28-02-2013, 11:25 AM
Clustering User Queries of a Search Engine
Clustering User Queries.pdf (Size: 220.87 KB / Downloads: 13)
ABSTRACT
In order to increase retrieval precision, some new search engines
provide manually verified answers to Frequently Asked Queries
(FAQs). An underlying task is the identification of FAQs. This
paper describes our attempt to cluster similar queries according to
their contents as well as user logs. Our preliminary results show
that the resulting clusters provide useful information for FAQ
identification.
INTRODUCTION
The information explosion on the Internet has placed high
demands on search engines. Yet people are far from being
satisfied with the performance of the existing search engines,
which often return thousands of documents in response to a user
query. Many of the returned documents are irrelevant to the user's
need. The precision of current search engines is well under
people's expectations.
In order to find more precise answers to a query, a new generation
of search engines - or question answering systems - have appeared
on the Web (e.g. AskJeeves, http://www.askjeaves). Unlike
the traditional search engines that only use keywords to match
documents, this new generation of systems tries to “understand”
the user's question, and suggest some similar questions that other
people have often asked and for which the system has the correct
answers. In fact, the correct answers have been prepared or
checked by human editors in most cases.
Clustering Algorithm
Another question involved is the clustering algorithm proper.
There are many clustering algorithms available to us. The main
characteristics that guide our choice are the following ones:
1) The algorithm should not require manual setting of the
resulting form of the clusters, e.g. the number of clusters.
It is unreasonable to determine these parameters manually
in advance.
2) Since we only want to find FAQs, the algorithm should
filter out those queries with low frequencies.

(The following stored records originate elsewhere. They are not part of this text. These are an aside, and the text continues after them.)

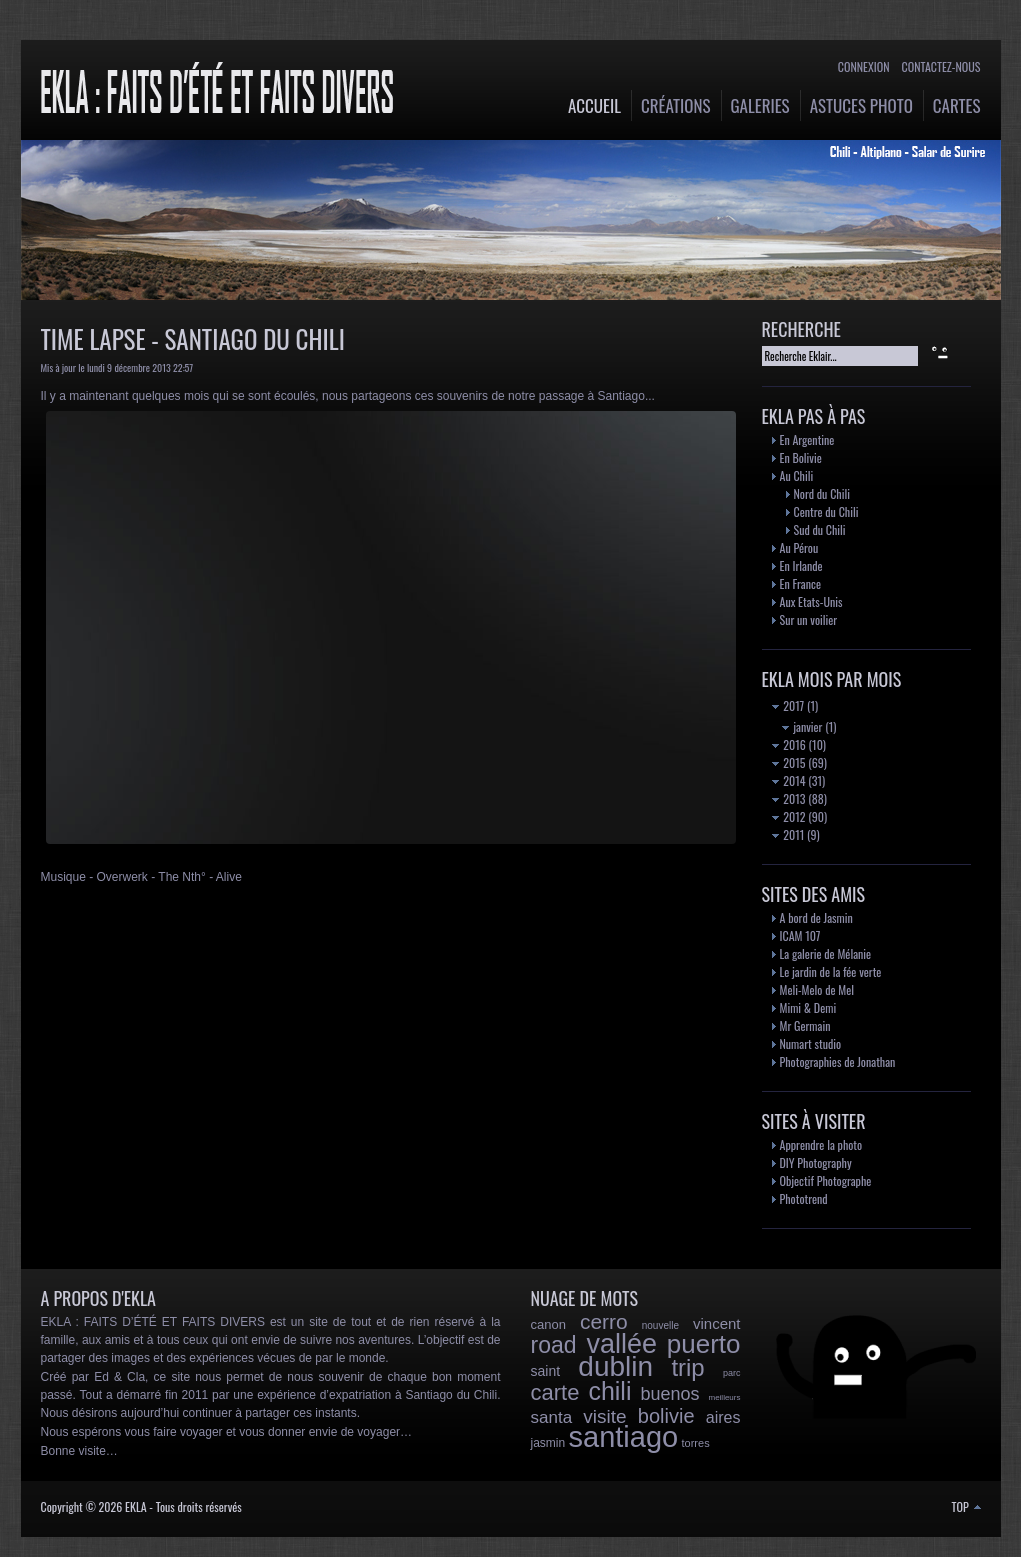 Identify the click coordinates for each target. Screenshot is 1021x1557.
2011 (788, 834)
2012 (789, 816)
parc (732, 1373)
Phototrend (804, 1198)
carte (555, 1392)
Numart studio (811, 1043)
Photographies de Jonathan (838, 1061)
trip (687, 1367)
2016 (789, 744)
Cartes (957, 105)
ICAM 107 (800, 935)
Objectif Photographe (826, 1180)
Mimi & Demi (808, 1007)
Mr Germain (805, 1025)
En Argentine (807, 439)
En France (800, 583)
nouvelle (660, 1325)
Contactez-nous (941, 66)
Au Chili (797, 475)
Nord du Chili (822, 493)
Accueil (594, 105)
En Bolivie (801, 457)
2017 (788, 705)
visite (604, 1416)
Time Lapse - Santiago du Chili (193, 338)
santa (552, 1417)
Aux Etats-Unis (811, 601)
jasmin (548, 1443)
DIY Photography (816, 1162)
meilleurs (724, 1397)
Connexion (864, 66)
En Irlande (801, 565)
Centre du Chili (826, 511)
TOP (966, 1506)
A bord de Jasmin (816, 917)
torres (696, 1443)
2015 (789, 762)
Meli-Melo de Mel (817, 989)
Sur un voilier (809, 619)
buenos (669, 1394)
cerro (604, 1321)
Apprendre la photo (821, 1144)
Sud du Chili (820, 529)
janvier (802, 726)
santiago (624, 1437)
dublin (615, 1366)
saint (546, 1371)
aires (723, 1417)
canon (548, 1324)
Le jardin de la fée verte (831, 971)
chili (609, 1391)
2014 (789, 780)
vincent (717, 1323)
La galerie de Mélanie (826, 953)
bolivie (666, 1416)
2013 (789, 798)
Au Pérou (799, 547)
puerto (704, 1344)
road (554, 1345)
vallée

3) Since query logs usually are very large, the algorithm
should be capable of handling a large data set within
reasonable time and space constraints.
RELATED WORK ON SIMILARITY
CALCULATIONS
The document clustering problem has been studied for a long time
in IR [11]. Traditional approaches use keywords extracted from
documents. If two documents share some keywords, then they are
thought to be similar to some extent. The more they share
common keywords, and the more these common keywords are
important, the higher their similarity is. This same approach may
also apply to query clustering, as a query may also be represented
as a set of keywords in the same way as a document. However, it
is well known that clustering using keywords has some
drawbacks, due mainly to the fact that keywords and meanings do
not strictly correspond. The same keyword does not always
represent the same information need (e.g. the word “table” may
refer to a concept in data structure or to a piece of furniture); and
different keywords may refer to the same concept. Therefore, the
calculated similarity between two semantically similar queries
may be small, while two semantically unrelated queries may be
considered similar. This is particularly the case when queries are
short. In addition, in traditional IR methods, words such as
“where” and “who” are treated as stopwords but are kept as
keywords. For queries, however, these words encode important
information about the user’s need, particularly in the newgeneration
search engines such as AskJeeves. For example, with a
“who”-question, the user intends to find information about a
person.
Combination of Multiple Measures
Similarities based on query contents and user clicks represent two
different points of view. In general, content-based measures tend to
cluster queries with the same or similar terms. Feedback-based
measures tend to cluster queries related to the same or similar topics.
Since user information needs may be partially captured by both
query texts and relevant documents, we would like to define a
combined measure that takes advantage of both strategies.
CONCLUSION
The new generation of search engines for precise question
answering requires the identification of FAQs, so that human
editors may prepare the correct answers to them. The
identification of FAQs is not an easy task; it requires a proper
estimation of query similarity. Given the different forms of
queries and user intentions, the similarity of queries cannot be
accurately estimated through an analysis of their contents alone
(i.e. via keywords). In this paper, we have suggested exploiting
user log information (or user document clicks) as a supplement. A
new clustering principle is proposed: if two queries give rise to
the same document clicks, they are similar. Our initial analysis of
the clustering results suggests that this clustering strategy can
effectively group similar queries together. It does provide
effective assistance for human editors in discovering new FAQs.